Once inside the protest, people seemed a bit more inclined to voice their concerns. Normally, they just ask us why we're in the country, but this time they were quicker to assume we were journalists, and took the opportunity to tell us their opinions. I never get tired of talking with people, but after 10 minutes there are easily 30 people in a halo around us which is a bit unnerving, considering the definite presence of undercover police there. I did note, however, that there seemed to be considerably less police presence than normal. The opposition are getting very good at security, and also more assertive, so I'm assuming they're actively turning back whomever they please.

I asked people in the crowd what the long-term plan was, drawing on the fact that they should use the large number as momentum for their movement. They said that this Friday they plan on actually marching, rather than staying put, if numbers permit. In my opinion, and I'm not quite sided with anyone yet, they should become more active, sooner rather than later. They are gaining the initiative and should use a blitzkrieg strategy; don't let up until their goal is quickly and effectively realized.

In comparison to Egypt and Tunisia, Yemen is a different beast altogether. Facing oil and water shortages, massive unemployment, secessionist movements an al-Qaida presence, a very tribal society, low level of education, and an almost non-existent middle class, there are many factors that need to be considered.

What can't really be disputed by neutrals is that the current government does not use resources to the maximum advantage of the people. Part of them are naturally used to appease the tribes and ensure civil war doesn't break out, something that is in the not-too-distant past. However, there are many claims that Ali Abdullah Saleh uses money to enrich his and his family's fortune in a very Mubarak- and Qaddafi-esque fashion. That being said, the threat of society being plunged into civil war as a result of anti-government protests is very real. While change could definitely be used, no one can say with any measure of certainty what costs that will require. That can be said for all revolutions, but Yemen stands in stark contrast to a completely-unified Egyptian society who, with seemingly one voice, was calling for the ousting of the president. Not all Yemenis necessarily want the current government to go, afraid of what the post-mortem may be. Furthermore, many seem convinced Saleh is a very capable leader of the country and has its best interests in mind.

All of the above being said, I am in no way an expert of the country, but I do feel like the past 3 weeks have given me an insight into its complexities.

The past 24 hours have seen important developments take place as well. Last night, it was announced that many Parliament leaders were threatening to resign. Since then, the country's two largest tribes are reported to have turned against Saleh, many religious clerics are stating that it is a duty for Yemenis to protest against the regime, and as of 3 hours ago Saleh announced that he will form a national unity government in 24 hours. The other side of that coin is that the JMP, Yemen's largest anti-government party, said it will reject this and will not send members to be part of the new coalition. Saleh's attempts to reconcile, and the JMP's rejection, are a contradiction to previous claims that the current government remains unaffected by recent events.

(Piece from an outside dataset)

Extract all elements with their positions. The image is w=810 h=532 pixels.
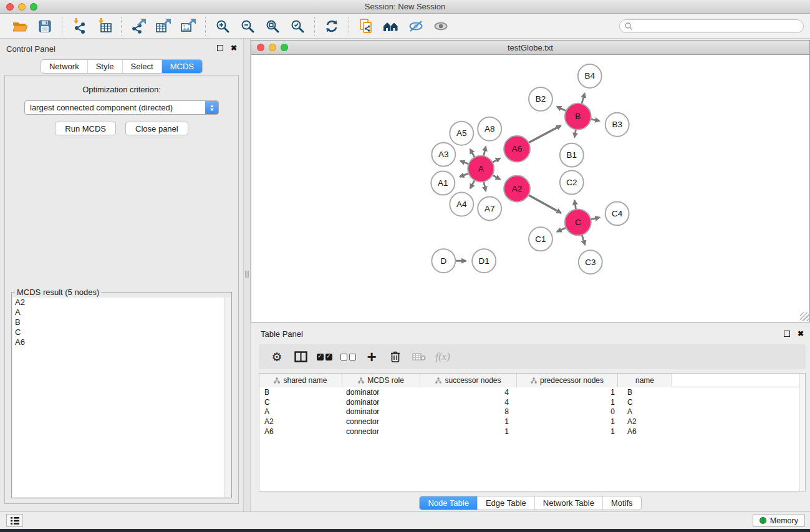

On the contrary, it appears they are making last-ditch efforts to appease the masses before the movement reaches a point of no return. Whether that is an exaggeration remains to be seen in the coming days, but few can deny the movement has had an effect.

Tuesday 22 February 2011

Yemen In The Balance

It's approx 0000 right now and news just hit twitter that two more students have been killed at Sana'a University. I'm texting a Yemeni friend who's there right now, and it's surreal to me that this is all going on. Gaddafi just gave his babbling speech about 3 hours ago, and the entire Middle East is in a state of flux. Many people, during the past few days, have switched their opinions on the possibility of a revolution in Yemen from being possible to highly likely. In the same time period, rumors of tribesmen coming from the north to reinforce the protestors have been rife.

Walking through Tahrir today, the atmosphere is incredibly tense. Gone is the festive mood, filled with dancing and 50's era Arabic music. People now seem to be very serious and on edge. Maybe this country will collectively realize the absolute destruction that will befall it if civil war breaks out, but at this point that looks against most odds.

It's easy in times like these to wax lyrical about the wave of change sweeping through the area, and/or dramatize events, such is the media's folly. Yet it is also undeniable the shifting mood going throughout not just the capital but all other major cities as well. Reports from Aden and Taiz reveal a marked lack of police and security presence, with the now-familiar stories of looters becoming increasingly common.

At a protest two nights ago, it was apparent that the organizers of the protest movement are trying to dig in and become more entrenched. Professional signs had been made, permanent living quarters set up, and the general look of determined defiance was widespread.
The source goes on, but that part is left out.